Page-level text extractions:
▬▬▬

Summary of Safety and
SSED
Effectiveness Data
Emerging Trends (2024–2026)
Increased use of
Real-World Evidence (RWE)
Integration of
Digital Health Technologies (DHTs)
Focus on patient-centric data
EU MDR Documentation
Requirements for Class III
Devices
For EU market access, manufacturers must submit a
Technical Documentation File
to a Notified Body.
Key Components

▬▬▬

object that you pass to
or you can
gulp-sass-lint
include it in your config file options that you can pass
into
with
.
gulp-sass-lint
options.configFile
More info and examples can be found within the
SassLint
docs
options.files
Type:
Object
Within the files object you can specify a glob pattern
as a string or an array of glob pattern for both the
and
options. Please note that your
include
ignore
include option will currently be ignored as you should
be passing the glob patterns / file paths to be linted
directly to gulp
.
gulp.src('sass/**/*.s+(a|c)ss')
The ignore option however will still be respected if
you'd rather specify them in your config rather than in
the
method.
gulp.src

▬▬▬

→ TASK GOAL
Starting at the line above that holds "Increased use of" and ending at the line that holds "Key Components", transcribe each line exactly and include no other lines.

→ YOUR SOLUTION
Increased use of
Real-World Evidence (RWE)
Integration of
Digital Health Technologies (DHTs)
Focus on patient-centric data
EU MDR Documentation
Requirements for Class III
Devices
For EU market access, manufacturers must submit a
Technical Documentation File
to a Notified Body.
Key Components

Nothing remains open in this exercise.